Prospective studies in adult cardiac surgery found either no difference ¹⁴ or worse neuropsychologic outcome ^6-8 after use of the pH-stat technique. These discrepant results between adults and infants may reflect different primary mechanisms of injury. First, the moderate hypothermia used in adult operations, compared with those performed with deep hypothermia in infants, will result in milder alkalosis and hence less carbon dioxide "correction" to achieve pH-stat conditions. In adults, the relative vasodilation caused by pH-stat techniques may increase cerebral delivery of embolic material or "steal" blood flow away from the poststenotic area. In contrast, brain injury during infant cardiac surgery is thought to result primarily from hypoperfusion during periods of low or no systemic blood flow. Under pH-stat conditions, cerebral oxygen supply will be enhanced and use decreased.

Alternative explanations for the protection offered by pH-stat in infants may be found in recent experimental studies that suggest that extracellular acidosis may inhibit cerebral excitotoxicity. ^15,16 Furthermore, at deep hypothermia, carbon dioxide appears to exert a direct suppressive effect on cerebral metabolic rate of oxygen, independent of its effects on cerebral blood flow. ¹⁷ Finally, in a recent study in rodents, higher intraischemic carbon dioxide levels appeared to be neuroprotective. ¹⁸

In our study, mean arterial pressures were lower throughout most of cardiopulmonary bypass in the pH-stat group, compared with those managed with alpha-stat, with the most pronounced differences occurring from just before the onset of circulatory arrest through rewarming to 32° C. The most likely mechanism for lower perfusion pressure in the pH-stat group is vasodilation resulting from hypercarbia. The greater cerebral blood flow among infants in the pH-stat group may have improved cerebral protection by more homogeneous brain cooling or by lowering cerebral temperature slightly. ^19,20 Indeed, in our study, mean coldest tympanic temperature was lower in the pH-stat group.

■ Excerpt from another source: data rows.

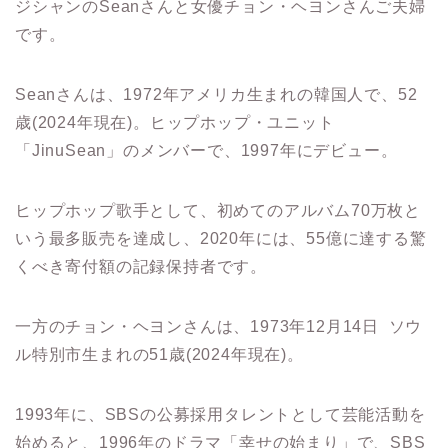
ジシャンのSeanさんと女優チョン・ヘヨンさんご夫婦
です。
Seanさんは、1972年アメリカ生まれの韓国人で、52
歳(2024年現在)。ヒップホップ・ユニット
「JinuSean」のメンバーで、1997年にデビュー。
ヒップホップ歌手として、初めてのアルバム70万枚と
いう最多販売を達成し、2020年には、55億に達する驚
くべき寄付額の記録保持者です。
一方のチョン・ヘヨンさんは、1973年12月14日 ソウ
ル特別市生まれの51歳(2024年現在)。
1993年に、SBSの公募採用タレントとして芸能活動を
始めると、1996年のドラマ「幸せの始まり」で、SBS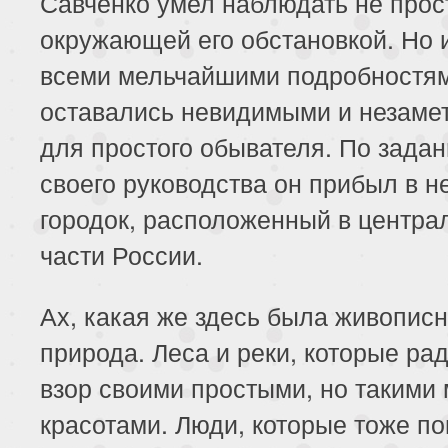
Савченко умел наблюдать не прос
окружающей его обстановкой. Но и
всеми мельчайшими подробностям
оставались невидимыми и незаме
для простого обывателя. По зада
своего руководства он прибыл в 
городок, расположенный в центра
части России.
Ах, какая же здесь была живопис
природа. Леса и реки, которые ра
взор своими простыми, но такими
красотами. Люди, которые тоже п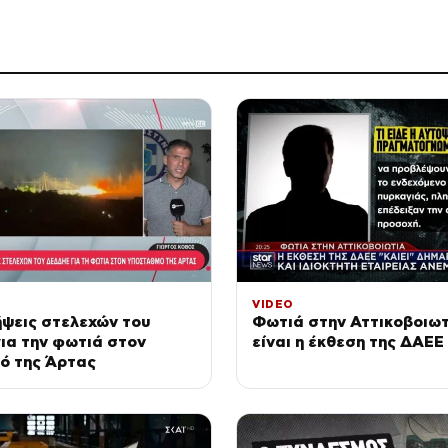
VIDEO
ψεις στελεχών του
Φωτιά στην Αττικοβοιωτ
ια την φωτιά στον
είναι η έκθεση της ΔΑΕΕ
ό της Άρτας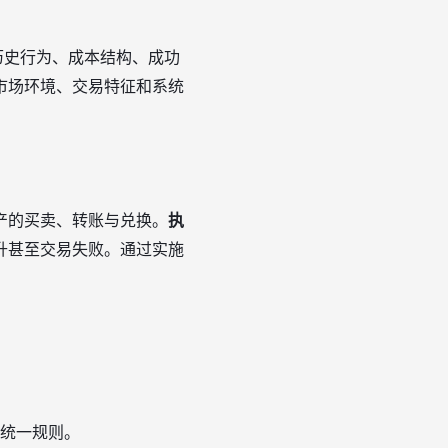
历史行为、成本结构、成功
市场环境、交易特征和系统
产的买卖、转账与兑换。
执
升甚至交易失败。通过实施
。
统一规则。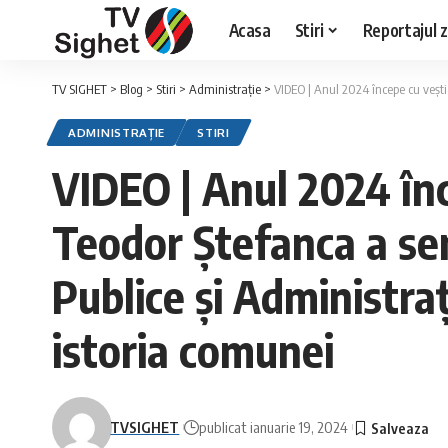
Acasa
Stiri
Reportajul zi
TV SIGHET
>
Blog
>
Stiri
>
Administrație
>
VIDEO | Anul 2024 începe cu vești b
ADMINISTRAȚIE
STIRI
VIDEO | Anul 2024 în
Teodor Ștefanca a sem
Publice și Administra
istoria comunei
TVSIGHET
publicat ianuarie 19, 2024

Use of the alpha-stat strategy was associated with a twofold increase in the incidence of EEG seizures in the combined diagnosis groups and a threefold increase within the D-TGA subgroup; however, the low frequency of seizures proscribed sufficient power to detect a statistically significant difference. The infrequency of seizures in our study population may reflect the shorter mean duration of circulatory arrest than in earlier retrospective studies ^9,10 in which alpha-stat management was used. Infants in the pH-stat group recovered first EEG activity more rapidly after rewarming than those in the alpha-stat group. Thus the present study suggests that the pH-stat strategy may be beneficial even with relatively short circulatory arrest periods.

Experimental data in animals support our finding of improved hemodynamic status and postoperative course in infants managed with the pH-stat strategy. Hypercarbic acidotic reperfusion after cardioplegic ischemia in neonatal lambs has been associated with improved recovery of systolic ventricular function and coronary blood flow. ²¹ The mechanism by which hypercarbic acidosis could be beneficial during reperfusion is unknown. The effect of hydrogen ion concentration on Na⁺-Ca⁺ exchange ²² and on calcium binding to cellular and intracellular sites ²³ could decrease uptake of potentially lethal calcium by ischemic cells during reperfusion. ^22,24,25 Alternatively, the potent effect of elevated carbon dioxide tension in producing coronary vasodilation may be beneficial during early reperfusion. ^26-28

In conclusion, these data contradict the widely held notion that alpha-stat management is more physiologic and protective during hypothermic cardiopulmonary bypass in infants. Indeed, the current study suggests that the pH-stat management may enhance systemic and cerebral protection during repair of congenital heart lesions in infants in whom deep hypothermic cardiopulmonary bypass is used with or without circulatory arrest. However, management with the pH-stat strategy may be more complex and may require a period of training for perfusionists who are unfamiliar with this technique. Delineation of the longer-term effects of these pH management strategies awaits follow-up of this population.

Appendix: Discussion

Dr. Julie A. Swain (Lexington, Ky.)
Once again Dr. Jonas and his group have given us a study that will be the gold standard. I can only hope, as an adult cardiac surgeon, that my colleagues perform as elegant a clinical study on some of the things that we have been hearing this week about minimally invasive surgery. The Harvard group has taken a clinical observation of choreoathetosis, gone back and done a retrospective study, followed that by very careful laboratory data, and then conducted this excellent prospective study.

The change to the alpha-stat technique occurred rather precipitously in adult and pediatric cardiac surgery in the early 1980s, and I feel somewhat responsible for that because of some of our early data. I think it has worked out well in the adult group, but now we find that it probably was not an appropriate change in the pediatric group.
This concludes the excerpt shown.